Lightweight generator on the way for next natural disaster

By Abigail Klein Leichman

Aquarius Engines, the Israeli company that’s working on a revolutionary alternative to the combustion engine for cars, is packaging the same technology into an exceptionally lightweight and efficient portable generator.

It won’t be ready in time to help some 6.5 million Floridians left in the dark by Hurricane Irma, or the Caribbean islands now being hit by Hurricane Maria, but if all goes smoothly the Aquarius generator could be on hardware store shelves ahead of the next wave of massive power losses caused by extreme weather.

“Our very small compact engine gives as much energy as a huge engine to power an electric motor. We are using that same engine to build a small generator that will be equal to a bigger one in terms of energy supply,” says Aquarius chairman and co-founder Gal Fridman.

For the sake of comparison: While a typical “portable” household generator weighs 570 kilograms (1,256 pounds) and provides 24 kilowatts of power, the Aquarius generator weighs about 100kg (220 pounds) and gives off 35kw – enough for two average private homes.

This feat is made possible by the unusual design invented by Shaul Yaakoby. He replaced the constantly revolving combustion engine with a single-piston linear engine. A cylinder moves the fuel from side to side to generate electrical current, much like sea waves can do through an up-and-down movement. The Aquarius car engine weighs only 10.5kg (23 pounds).

“It’s the same technology, just a different package,” says Fridman. “Our engine has always been a generator that uses fuel to create electricity without rotating. That saves a lot of energy wasted in a regular engine and eliminates the need for a crankshaft and valves.”

Aquarius is optimizing its generator prototype for mass production and is seeking manufacturing partners to produce the first 100,000 generators.

On the strength of the demonstration unit alone, the company has signed preliminary contracts with several energy companies, mainly in Canada and Australia because of the difficulties in transferring electricity from where it is produced to the more remote areas of these large countries.

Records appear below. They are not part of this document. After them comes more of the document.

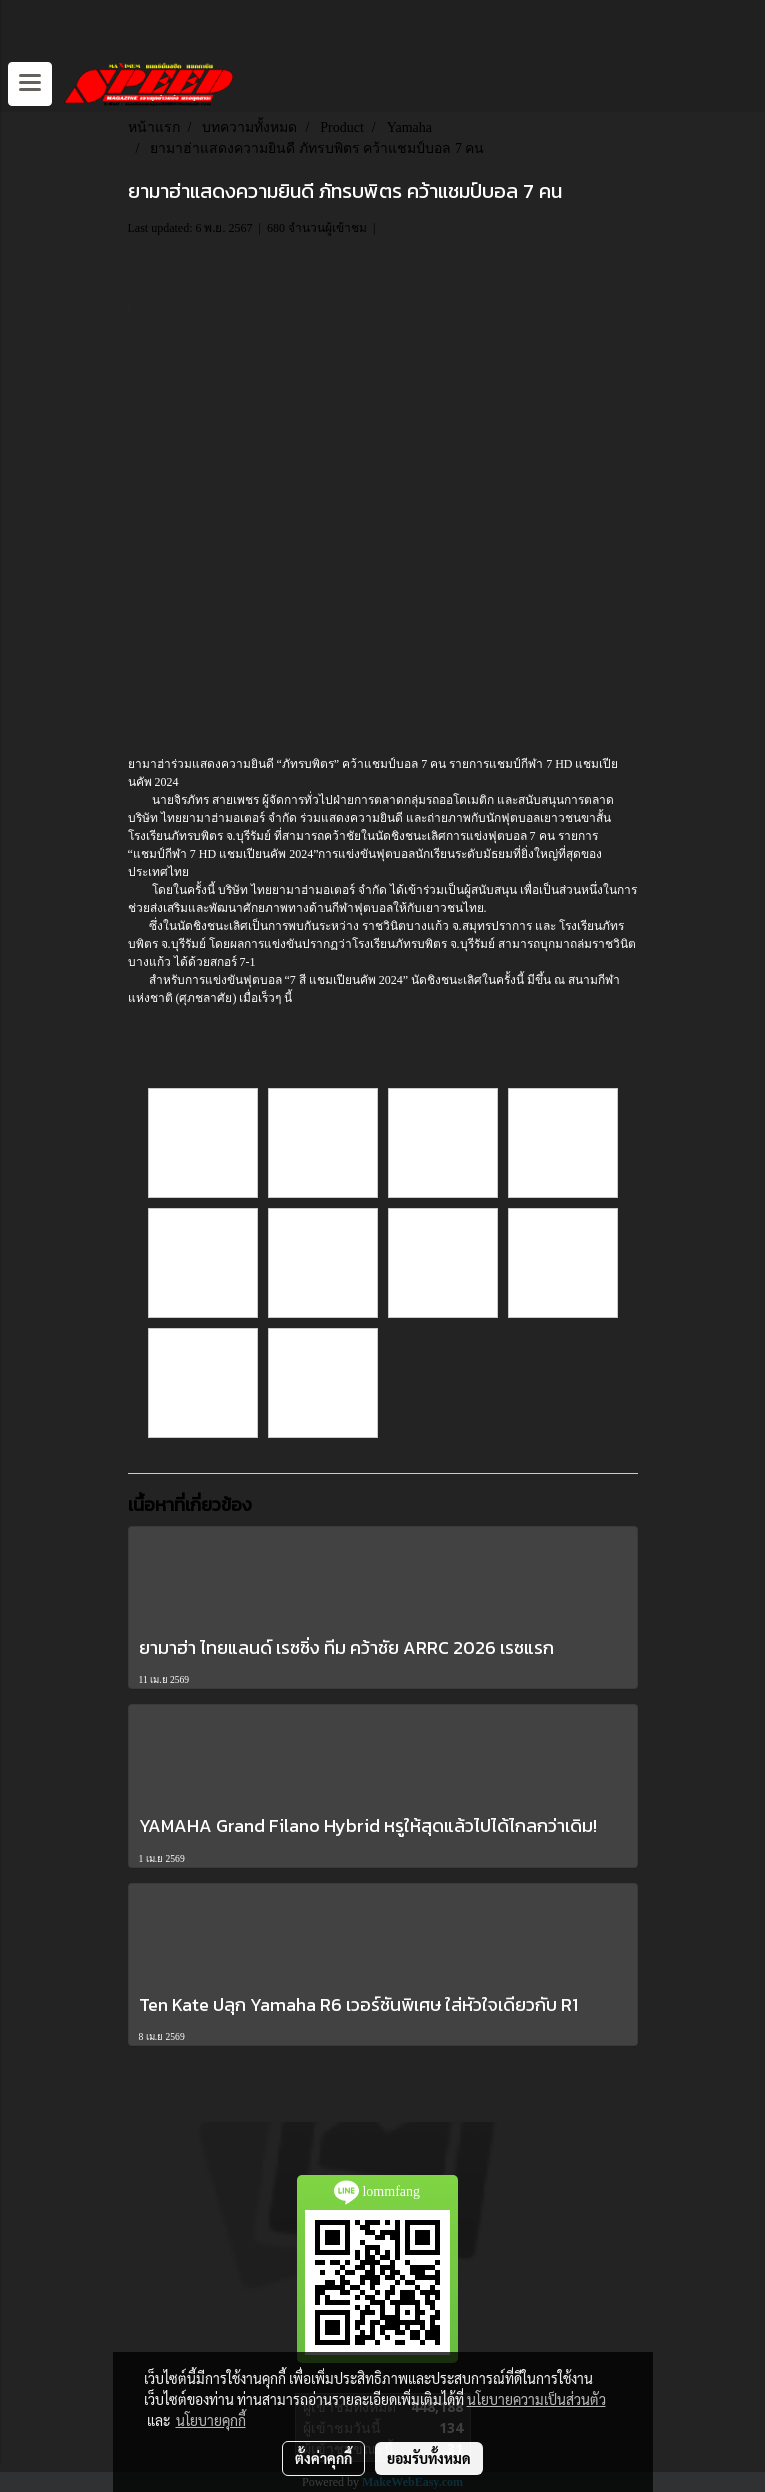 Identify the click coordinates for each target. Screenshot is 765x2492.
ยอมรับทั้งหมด (429, 2458)
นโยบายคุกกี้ (211, 2420)
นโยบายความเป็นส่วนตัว (536, 2399)
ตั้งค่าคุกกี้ (323, 2458) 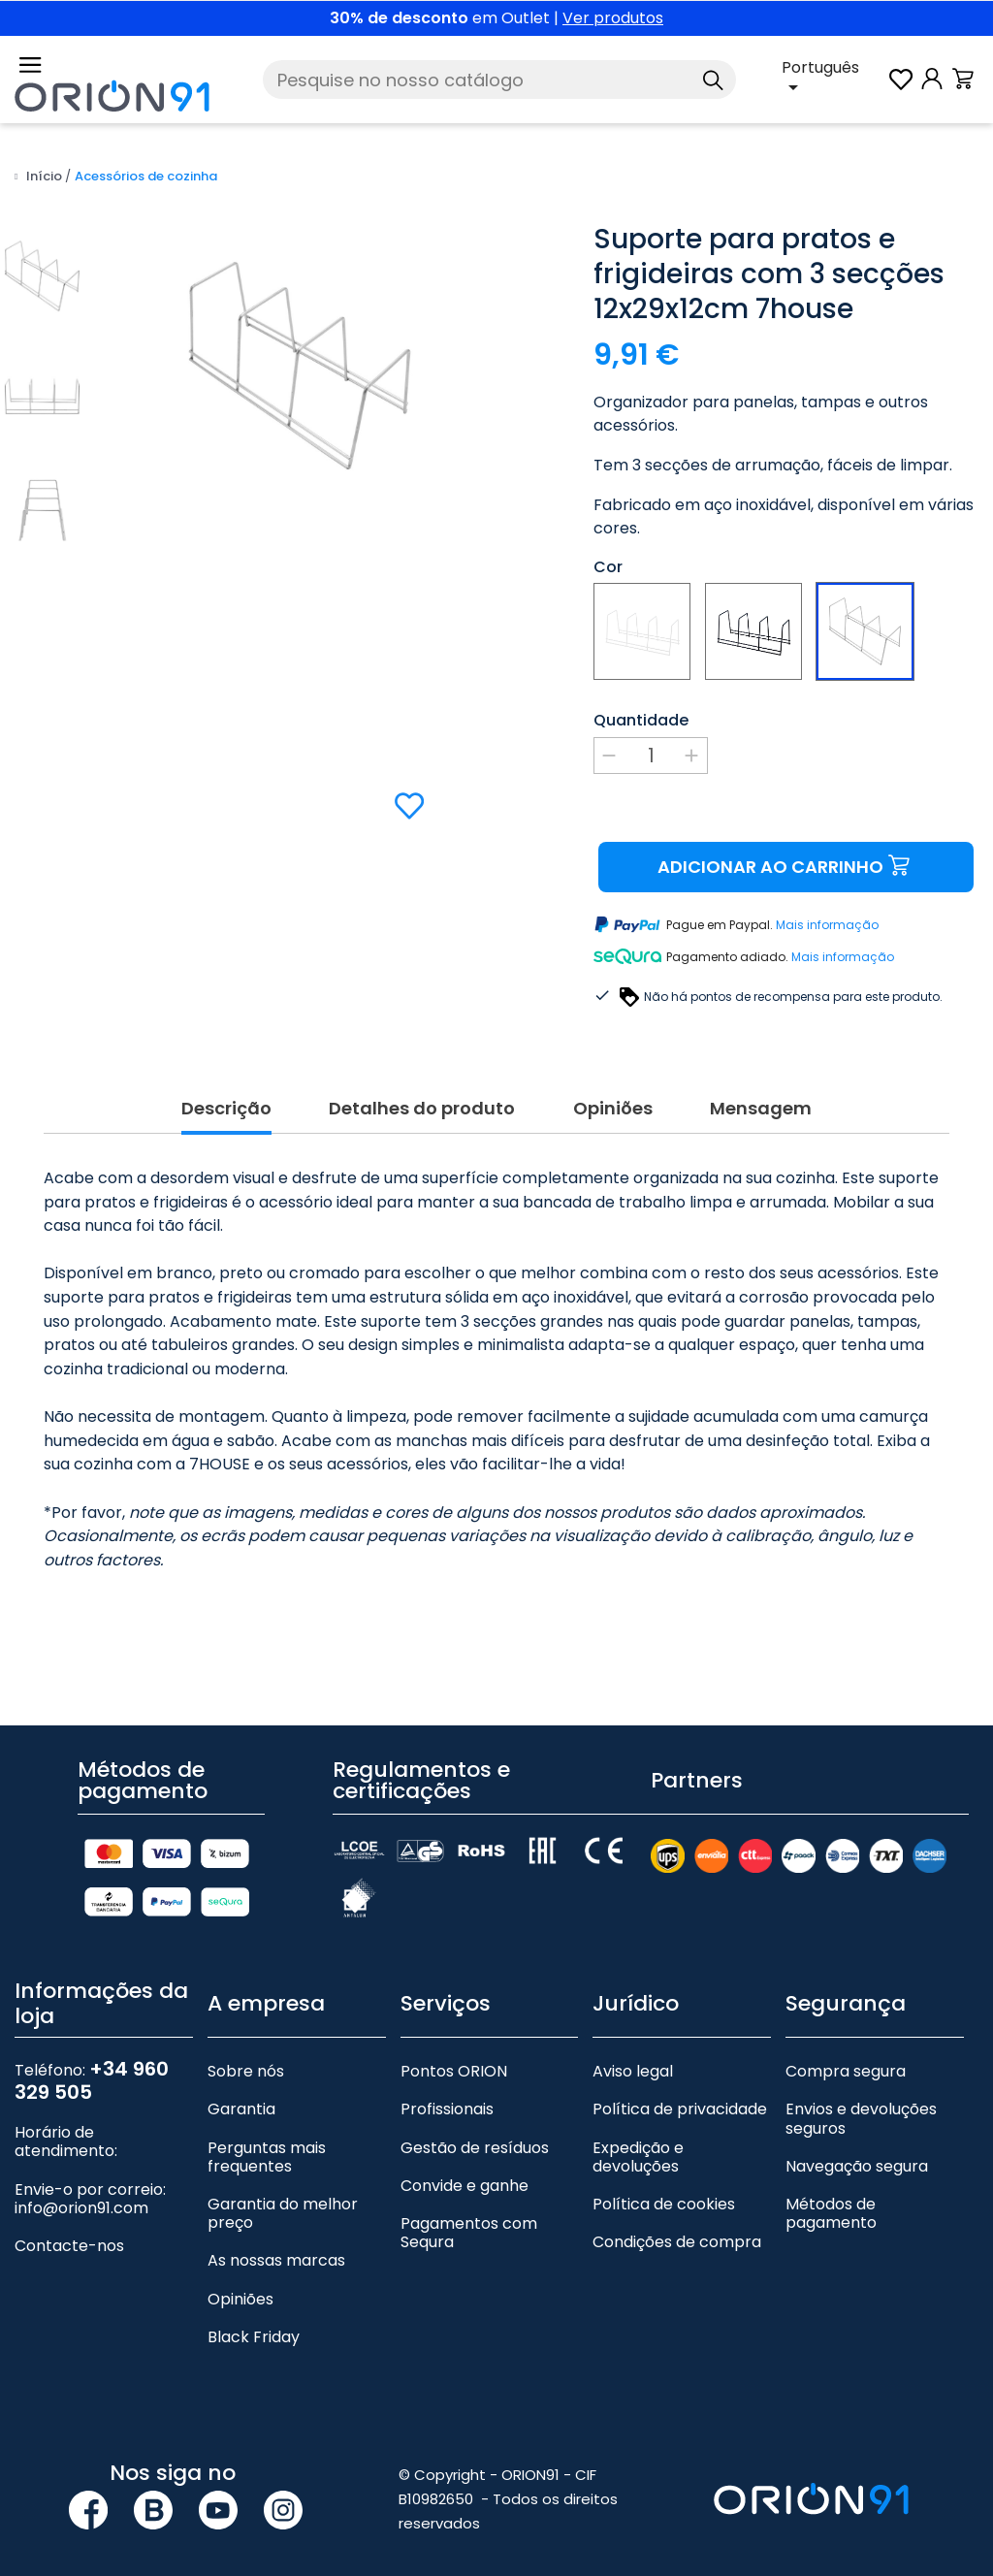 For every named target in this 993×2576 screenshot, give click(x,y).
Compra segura (845, 2071)
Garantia (241, 2109)
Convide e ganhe (464, 2185)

“The electricity chain of supply is changing today,” explains Fridman. “There used to be a central station that distributed the power everywhere. Today you have small stations, some operated by wind or sun and backed up by generators. For places like that, a very small, light and efficient generator is a must and our technology has a lot of advantages.”

The small size of the Aquarius generator would enable it to be carried home by two people in an SUV or pickup truck, rather than a team of workers in a delivery truck. And though most homeowners don’t have storage space for a large generator, the smaller one could be stored in an attic or basement.

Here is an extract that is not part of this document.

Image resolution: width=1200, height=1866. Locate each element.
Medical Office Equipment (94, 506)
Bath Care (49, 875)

“This is our unique selling point for domestic, light commercial energy supply,” says Fridman.

The company is based in Rosh Ha’ayin and also has a branch in Germany for R&D purposes, given that Germany is the engine center of Europe. Aquarius has raised $17 million since its founding in 2014.

“In a couple of months, after we have signed contracts with energy companies and car manufacturers, we’ll get to our B round in a much higher valuation,” says Fridman.